[fpc-devel] Unicode and UTF8String

Mattias Gaertner nc-gaertnma at netcologne.de
Mon Dec 1 21:03:13 CET 2008

On Mon, 01 Dec 2008 20:40:14 +0100
Florian Klaempfl <florian at freepascal.org> wrote:

> Mattias Gaertner schrieb:
> > On Mon, 01 Dec 2008 16:36:23 +0100
> > Florian Klaempfl <florian at freepascal.org> wrote:
> >> [...] Martin Friebe schrieb:
> >>> I can not see how I can interpret RtlString[1]. If the result is
> >>> bigger than 128, then I must know what type it is. If it is ANSI,
> >>> it is a single byte char. If it is utf8, it is a sub-codepoint
> >>> which will be part of a codepoint.
> >>> If it is widestring, well yes, here breaks my assumption that
> >>> RtlString[1] returns a byte.... ouch
> >> I see this as a theoretic consideration. Please give a real world
> >> (!) code example when this causes a problem.
> > Can you give a real world example where a different RTLString for
> > each platform solves a problem?
> It solves for example the problem that there are platforms where no
> unicode support is available or desired 


> and it avoids unneeded conversions. 

I understand it 'avoids unneeded conversions' *inside* the RTL, by
adding implicit conversions to the code accessing the RTL.

> I'd be fine using utf-16 on all platforms :)

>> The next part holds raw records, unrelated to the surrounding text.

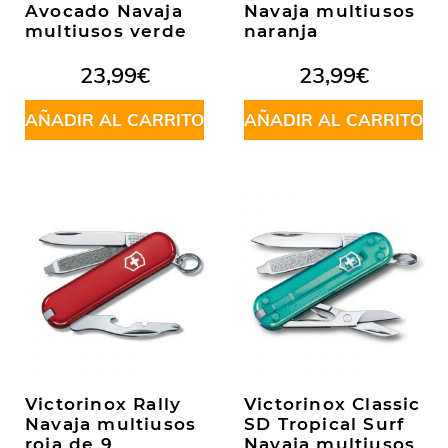
Avocado Navaja
Navaja multiusos
multiusos verde
naranja
23,99
€
23,99
€
AÑADIR AL CARRITO
AÑADIR AL CARRITO
Victorinox Rally
Victorinox Classic
Navaja multiusos
SD Tropical Surf
roja de 9
Navaja multiusos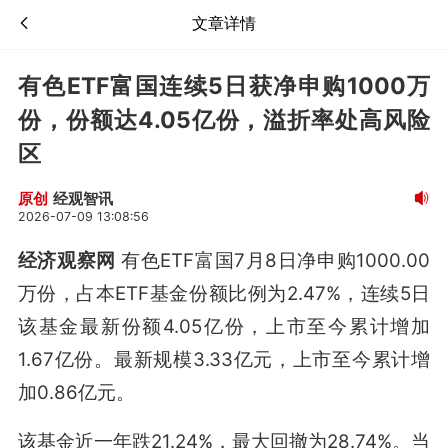
文章详情
有色ETF富国连续5日获净申购1000万
份，份额达4.05亿份，溢折率处高风险
区
经观智讯
原创
2026-07-09 13:08:56
经济观察网
有色ETF富国7月8日净申购1000.00
万份，占本ETF基金份额比例为2.47%，连续5日
该基金最新份额4.05亿份，上市至今累计增加
1.67亿份。最新规模3.33亿元，上市至今累计增
加0.86亿元。
该基金近一年跌21.24%，最大回撤为28.74%。当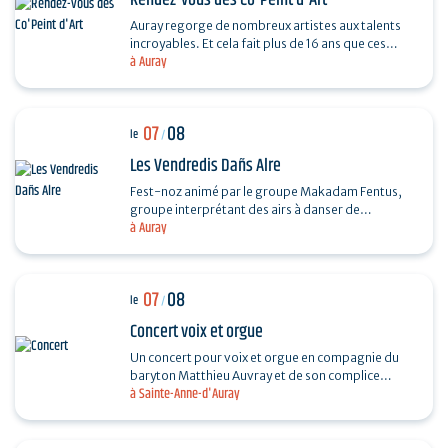
Rendez-vous des Co'Peint d'Art
Auray regorge de nombreux artistes aux talents
incroyables. Et cela fait plus de 16 ans que ces
à Auray
derniers se réunissent tous les étés. Pour
découvrir…
07
08
le
/
Les Vendredis Dañs Alre
Fest-noz animé par le groupe Makadam Fentus,
groupe interprétant des airs à danser de
à Auray
Bretagne. Il propose des airs et des chants issus de
la tradition…
07
08
le
/
Concert voix et orgue
Un concert pour voix et orgue en compagnie du
baryton Matthieu Auvray et de son complice
à Sainte-Anne-d'Auray
Antoine Joly aux claviers, pour un moment
suspendu au cœur de…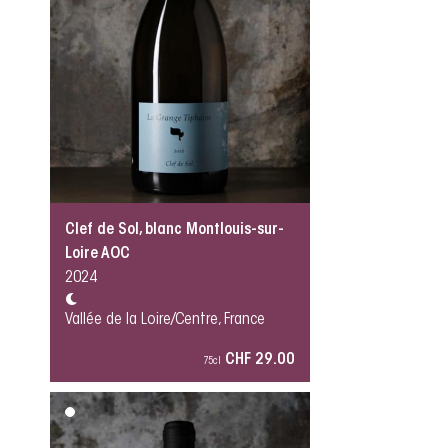
Clef de Sol, blanc Montlouis-sur-
Loire AOC
2024
Vallée de la Loire/Centre, France
CHF 29.00
75cl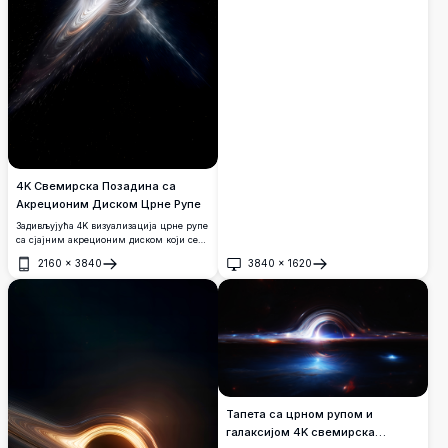
дубоког космоса са расутим звездама.
4K Свемирска Позадина са
Акреционим Диском Црне Рупе
Задивљујућа 4K визуализација црне рупе
са сјајним акреционим диском који се
вихори у дубоком свемиру. Светли
2160
×
3840
3840
×
1620
релативистички млазеви и искривљена
Отвори
Отвори
светлост стварају задивљујућу космичку
сцену на позадини универзума
испуњеног звездама.
Тапета са црном рупом и
галаксијом 4K свемирска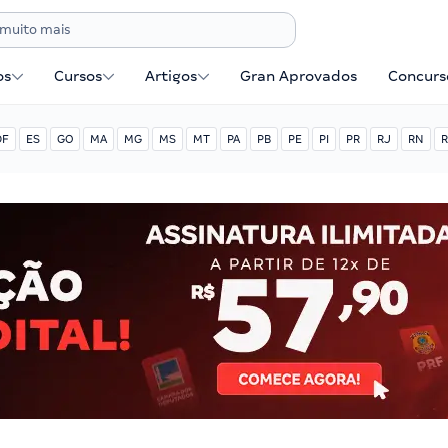
os
Cursos
Artigos
Gran Aprovados
Concurse
DF
ES
GO
MA
MG
MS
MT
PA
PB
PE
PI
PR
RJ
RN
R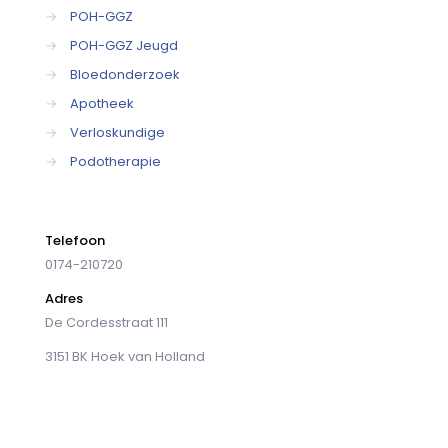
→
POH-GGZ
→
POH-GGZ Jeugd
→
Bloedonderzoek
→
Apotheek
→
Verloskundige
→
Podotherapie
Telefoon
0174-210720
Adres
De Cordesstraat 111
3151 BK Hoek van Holland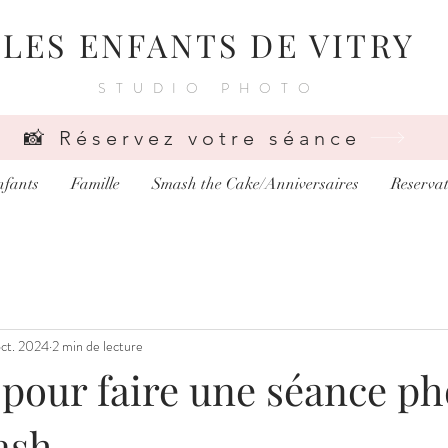
LES ENFANTS DE VITRY
STUDIO PHOTO
📸 Réservez votre séance
nfants
Famille
Smash the Cake/Anniversaires
Reservat
oct. 2024
2 min de lecture
 pour faire une séance ph
ash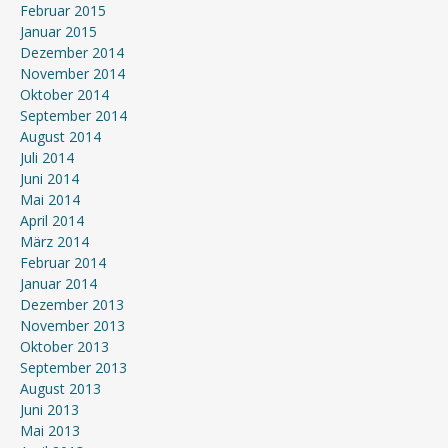
Februar 2015
Januar 2015
Dezember 2014
November 2014
Oktober 2014
September 2014
August 2014
Juli 2014
Juni 2014
Mai 2014
April 2014
März 2014
Februar 2014
Januar 2014
Dezember 2013
November 2013
Oktober 2013
September 2013
August 2013
Juni 2013
Mai 2013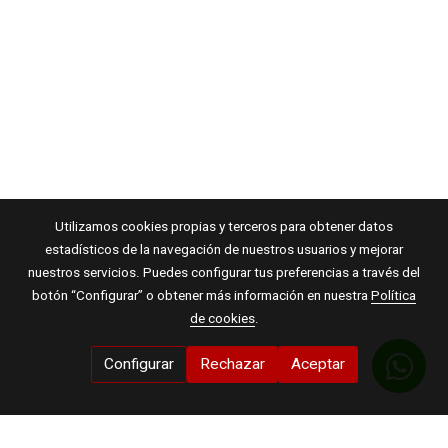
Utilizamos cookies propias y terceros para obtener datos
estadísticos de la navegación de nuestros usuarios y mejorar
nuestros servicios. Puedes configurar tus preferencias a través del
botón “Configurar” o obtener más información en nuestra
Política
de cookies
.
Configurar
Rechazar
Aceptar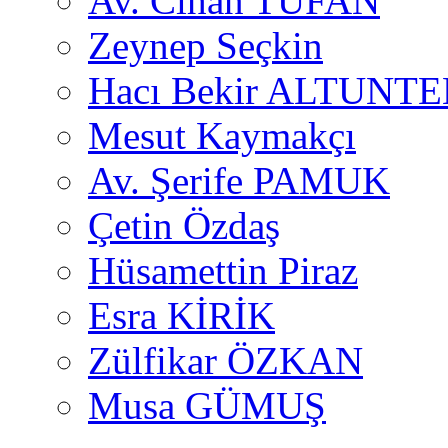
Av. Cihan TUFAN
Zeynep Seçkin
Hacı Bekir ALTUNTE
Mesut Kaymakçı
Av. Şerife PAMUK
Çetin Özdaş
Hüsamettin Piraz
Esra KİRİK
Zülfikar ÖZKAN
Musa GÜMUŞ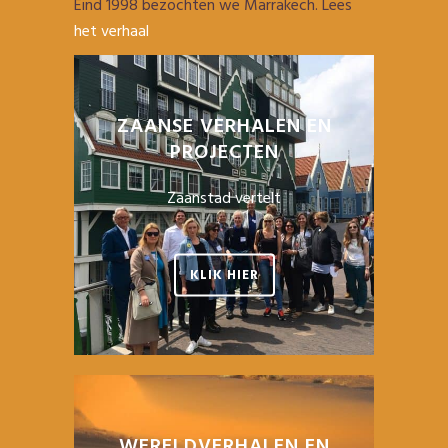
Eind 1998 bezochten we Marrakech. Lees
het verhaal
ZAANSE VERHALEN EN
PROJECTEN
Zaanstad vertelt
KLIK HIER
WERELDVERHALEN EN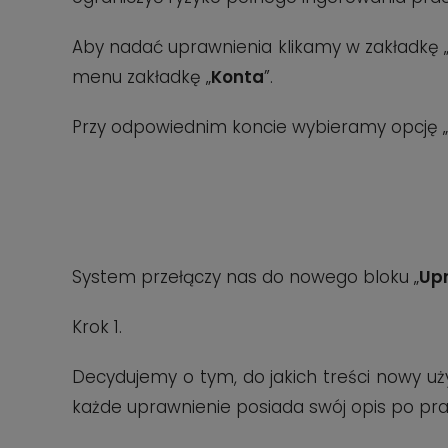
Aby nadać uprawnienia klikamy w zakładkę 
menu zakładkę „
Konta
”.
Przy odpowiednim koncie wybieramy opcję „
System przełączy nas do nowego bloku „
Up
Krok 1.
Decydujemy o tym, do jakich treści nowy uży
każde uprawnienie posiada swój opis po praw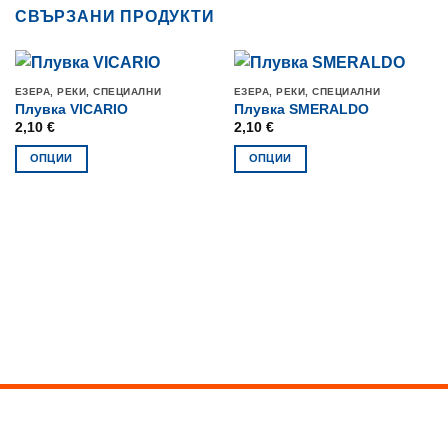
СВЪРЗАНИ ПРОДУКТИ
ЕЗЕРА, РЕКИ, СПЕЦИАЛНИ
ЕЗЕРА, РЕКИ, СПЕЦИАЛНИ
Плувка VICARIO
Плувка SMERALDO
2,10
€
2,10
€
ОПЦИИ
ОПЦИИ
This
This
product
product
has
has
multiple
multiple
variants.
variants.
The
The
options
options
may
may
be
be
chosen
chosen
on
on
the
the
product
product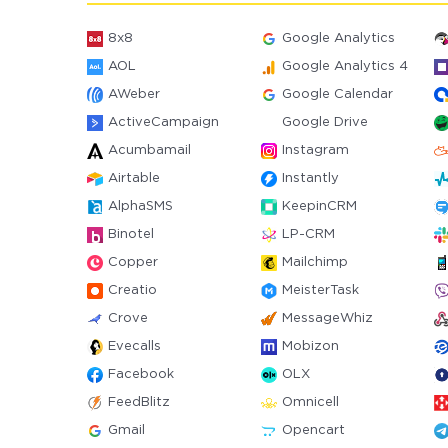
8x8
Google Analytics
AOL
Google Analytics 4
AWeber
Google Calendar
ActiveCampaign
Google Drive
Acumbamail
Instagram
Airtable
Instantly
AlphaSMS
KeepinCRM
Binotel
LP-CRM
Copper
Mailchimp
Creatio
MeisterTask
Crove
MessageWhiz
Evecalls
Mobizon
Facebook
OLX
FeedBlitz
Omnicell
Gmail
Opencart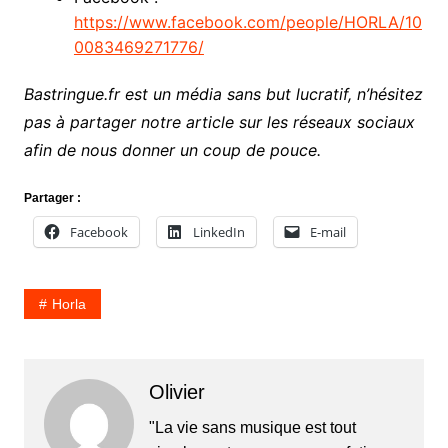
https://www.facebook.com/people/HORLA/10
0083469271776/
Bastringue.fr est un média sans but lucratif, n’hésitez
pas à partager notre article sur les réseaux sociaux
afin de nous donner un coup de pouce.
Partager :
Facebook
LinkedIn
E-mail
Horla
Olivier
"La vie sans musique est tout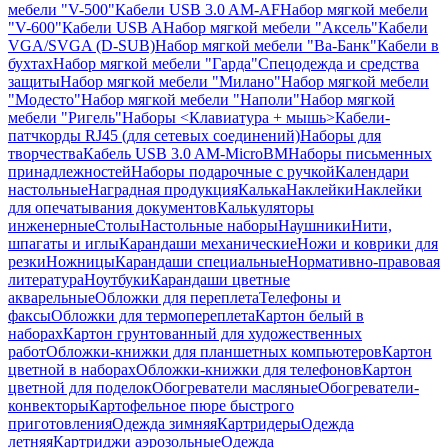
мебели "V-500"
Кабели USB 3.0 AM-AF
Набор мягкой мебели
"V-600"
Кабели USB A
Набор мягкой мебели "Аксель"
Кабели
VGA/SVGA (D-SUB)
Набор мягкой мебели "Ва-Банк"
Кабели в
бухтах
Набор мягкой мебели "Гарда"
Спецодежда и средства
защиты
Набор мягкой мебели "Милано"
Набор мягкой мебели
"Модесто"
Набор мягкой мебели "Наполи"
Набор мягкой
мебели "Ригель"
Наборы <Клавиатура + мышь>
Кабели-
патчкорды RJ45 (для сетевых соединений)
Наборы для
творчества
Кабель USB 3.0 AM-MicroBM
Наборы письменных
принадлежностей
Наборы подарочные с ручкой
Календари
настольные
Наградная продукция
Калька
Наклейки
Наклейки
для опечатывания документов
Калькуляторы
инженерные
Столы
Настольные наборы
Наушники
Нити,
шпагаты и иглы
Карандаши механические
Ножи и коврики для
резки
Ножницы
Карандаши специальные
Нормативно-правовая
литература
Ноутбуки
Карандаши цветные
акварельные
Обложки для переплета
Телефоны и
факсы
Обложки для термопереплета
Картон белый в
наборах
Картон грунтованный для художественных
работ
Обложки-книжки для планшетных компьютеров
Картон
цветной в наборах
Обложки-книжки для телефонов
Картон
цветной для поделок
Обогреватели масляные
Обогреватели-
конвекторы
Картофельное пюре быстрого
приготовления
Одежда зимняя
Картридеры
Одежда
летняя
Картриджи аэрозольные
Одежда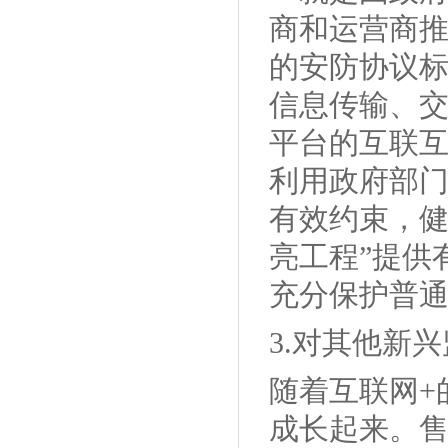
商和运营商
的安防协议标准
信息传输、
平台的互联
利用政府部
有效约束，健
亮工程”提供
充分保护普
3.对其他新
随着互联网+
成长起来。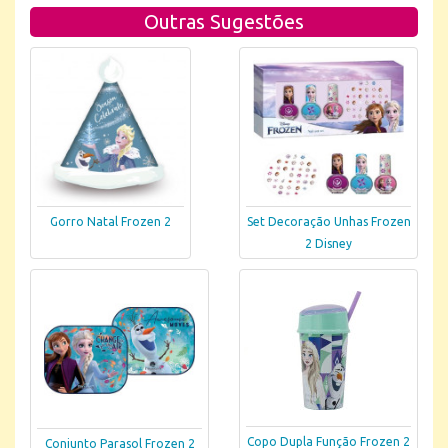
Outras Sugestões
Gorro Natal Frozen 2
Set Decoração Unhas Frozen
2 Disney
Copo Dupla Função Frozen 2
Conjunto Parasol Frozen 2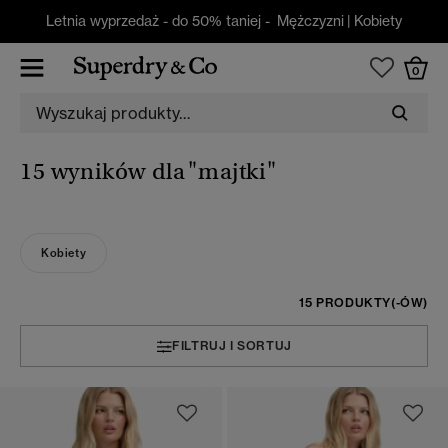
Letnia wyprzedaż - do 50% taniej -
Mężczyzni
|
Kobiety
0
15 wyników dla
"majtki"
Kobiety
15 PRODUKTY(-ÓW)
FILTRUJ I SORTUJ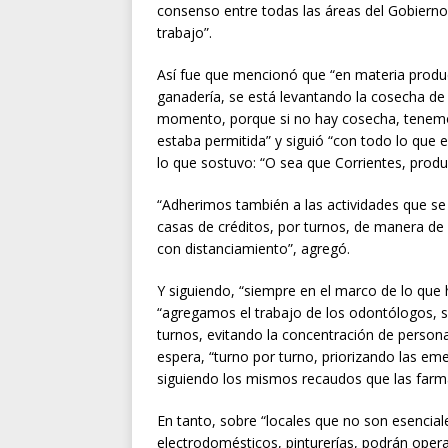
consenso entre todas las áreas del Gobierno
trabajo”.
Así fue que mencionó que “en materia produc
ganadería, se está levantando la cosecha de
momento, porque si no hay cosecha, tenemos
estaba permitida” y siguió “con todo lo que es 
lo que sostuvo: “O sea que Corrientes, prod
“Adherimos también a las actividades que se 
casas de créditos, por turnos, de manera de
con distanciamiento”, agregó.
Y siguiendo, “siempre en el marco de lo que
“agregamos el trabajo de los odontólogos, s
turnos, evitando la concentración de persona
espera, “turno por turno, priorizando las em
siguiendo los mismos recaudos que las farm
En tanto, sobre “locales que no son esenciale
electrodomésticos, pinturerías, podrán opera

Me2. At least for the file functions.
I have some doubt about the classes.pp.

> >> If you assign the result of an rtl function to an rtlstring, this
> >> means you don't care about the type of rtlstring[1] or the
> >> knowledge, that it's type is rtlchar is enough for you. If you
> >> assign it to an ansistring/widestring whatever, you know what you
> >> get.
> > What string type will be TStrings.Items and the many other strings
> > in the classes.pp?
> Not yet decided though I'd make them RTLString as well.

TStrings is dog slow and the only reason, why it was still reasonable
was assigning strings was only reference counting.
If TStrings uses a platform dependent string, this is a big
performance problem.